Federal Court Blocks Trump Admin’s Religious Exemption for Obamacare Birth Control Mandate

In this May 2, 2013, file photo, pharmacist Simon Gorelikov holds a generic emergency cont
AP Photo/Elise Amendola, File

A federal appeals court blocked the Trump administration’s religious and moral exceptions to the Obamacare birth control mandate from being implemented in five states.

On Thursday, a split three-judge panel of the U.S. Court of Appeals for the Ninth Circuit upheld a preliminary injunction by the district court. Judges John Clifford Wallace, a Richard Nixon nominee, and Susan Graber, an appointee of Bill Clinton, upheld the district court’s ruling.

The decision allows the states of California, Delaware, Virginia, Maryland, and New York to ignore the Trump administration’s rules that protect employers with religious or moral objections to abortion-inducing drugs and birth control from being forced to provide them to workers.

In the majority opinion, Wallace wrote that women who are denied free birth control through employer health insurance plans will end up costing states more money.

“The declarations submitted by the states further show that women losing coverage from their employers will turn to state-based programs or programs reimbursed by the state,” he wrote, though he added that the record did not support affirming the district court’s ruling on a nationwide basis.

The dissenting judge, Andrew Kleinfeld, a George H.W. Bush appointee, said the states lack standing in the case because their problem of incurring more costs for contraception that may result from the Trump administration’s rules is “self-inflicted.” The problem occurred for the states, according to the dissent, because lawmakers decided to promise free birth control to women in response to the release of the Trump administration’s rules.

“The reason they lack standing is that their injury is what the Supreme Court calls ‘self-inflicted,’ because it arises solely from their legislative decisions to pay these moneys,” Kleinfeld wrote, adding:

The federal regulatory change itself imposes no obligation on the states to provide money for contraception. The plaintiff states choose to provide some contraception benefits to employees of employers exempted by the federal insurance requirement, so the narrowing of the federal mandate may lead to the states spending more because some employers may spend less.

Planned Parenthood celebrated the ruling on Twitter:

In November, Trump’s Departments of Health and Human Services (HHS), Labor, and the Treasury issued two rules intended to protect those with religious or moral objections to Obamacare’s mandate for most employers to provide abortion-inducing drugs, contraceptives, or sterilization procedures – free of charge – to employees via health insurance plans.
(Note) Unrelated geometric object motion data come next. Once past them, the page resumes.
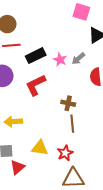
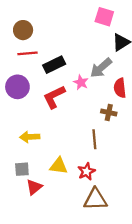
gray arrow: (78, 59) -> (101, 68), size x1.5
pink star: (60, 60) -> (81, 82), moved
brown cross: (68, 103) -> (109, 112), moved

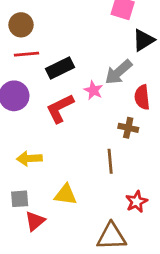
red star: (86, 171) -> (137, 202), moved

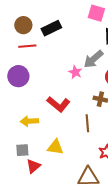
black rectangle: (60, 68) -> (51, 28), moved
red L-shape: (60, 108) -> (58, 104), moved, turned -115

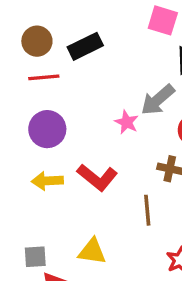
purple circle: (18, 76) -> (47, 129), moved
yellow arrow: (29, 121) -> (47, 181), moved

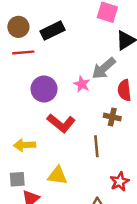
purple circle: (47, 129) -> (44, 89), moved
yellow arrow: (47, 181) -> (25, 145), moved

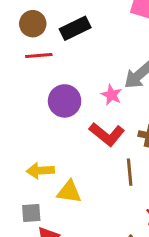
red L-shape: (61, 123) -> (107, 134), moved
yellow triangle: (57, 176) -> (69, 192), moved

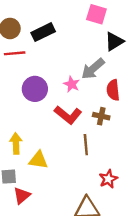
yellow arrow: (40, 171) -> (16, 143), turned 90

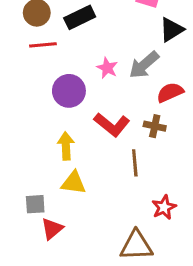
pink star: (72, 84) -> (107, 68), moved
red semicircle: (113, 90) -> (170, 92), turned 72
yellow arrow: (16, 143) -> (66, 146), moved

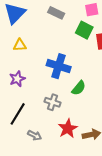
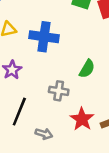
blue cross: (59, 66) -> (44, 37), moved

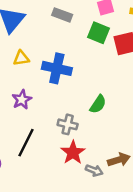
red star: (82, 119) -> (73, 152), moved
gray arrow: (44, 134) -> (94, 170), moved

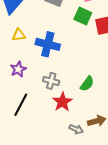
green semicircle: (98, 104) -> (87, 84), moved
gray cross: (68, 124) -> (51, 81), moved
red star: (73, 152) -> (62, 102), moved

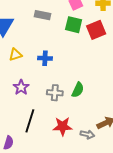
blue cross: (48, 44) -> (45, 58), size x0.6
green semicircle: (87, 84) -> (78, 90), moved
red star: (62, 102) -> (63, 126), moved, turned -30

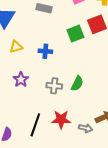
green square: (74, 25) -> (75, 34), moved, turned -36
black line: (30, 121) -> (35, 125), moved

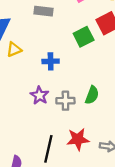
yellow triangle: (16, 47) -> (14, 49), moved
purple star: (21, 80) -> (40, 95), moved

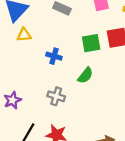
purple star: (40, 95) -> (12, 100), moved
green semicircle: (92, 95) -> (85, 75), moved

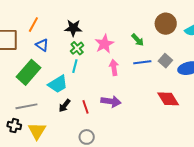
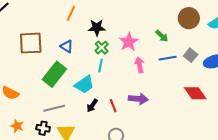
orange line: (33, 25) -> (71, 13), moved

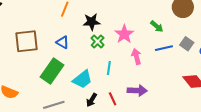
cyan line: (101, 66) -> (109, 68), moved

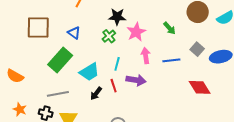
black star: (92, 22) -> (117, 17), moved
blue line: (164, 48) -> (171, 60), moved
purple arrow: (137, 91) -> (136, 80), moved
red line: (113, 99) -> (114, 86), moved

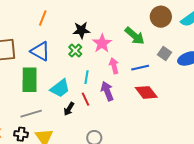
green arrow: (170, 28) -> (135, 36), size x1.5
blue triangle: (74, 33) -> (40, 51), size x1.5
green rectangle: (60, 60) -> (30, 80), turned -35
purple arrow: (136, 80) -> (107, 91), turned -114
red diamond: (200, 87) -> (146, 92), moved

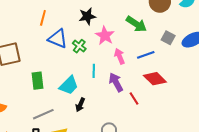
black star: (81, 30) -> (87, 16), moved
blue triangle: (40, 51) -> (58, 39), moved
green rectangle: (30, 80) -> (38, 81), size x0.7
red line: (85, 99) -> (134, 99), moved

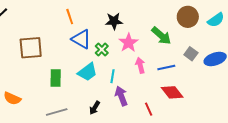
orange line: (43, 18) -> (70, 17), turned -42
purple arrow: (116, 82) -> (121, 96), moved
cyan trapezoid: (69, 85) -> (87, 72), moved

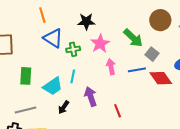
green cross: (102, 50) -> (73, 49), turned 32
gray square: (191, 54) -> (152, 54), moved
cyan trapezoid: (87, 72) -> (53, 86), moved
cyan line: (113, 76) -> (73, 76), moved
red diamond: (172, 92) -> (161, 78), moved

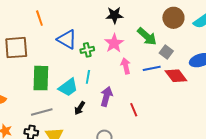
orange line: (42, 15) -> (39, 18), moved
black star: (86, 21) -> (114, 15), moved
green rectangle: (26, 76) -> (41, 78), size x1.4
purple arrow: (91, 97) -> (106, 96), turned 36

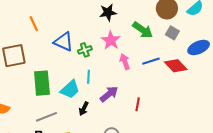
gray square: (166, 52) -> (172, 33), moved
purple arrow: (106, 96) -> (109, 94), turned 42
red line: (134, 110) -> (138, 104), turned 40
The first rule provided an exemption from the contraceptive coverage mandate to entities that object to services covered by the mandate on the basis of faith beliefs. The second final rule provided protections to nonprofit organizations and small businesses that have non-religious, moral convictions opposing the services covered by the mandate.

The religious and conscience exemptions provided by these rules also applied to institutions of education, issuers, and individuals. The rules were scheduled to go into effect at the start of 2019.

The Trump administration can now petition the Supreme Court to take up the case.

The case is California v. Azar, No. 18-15166, in the U.S. Court of Appeals for the Ninth Circuit.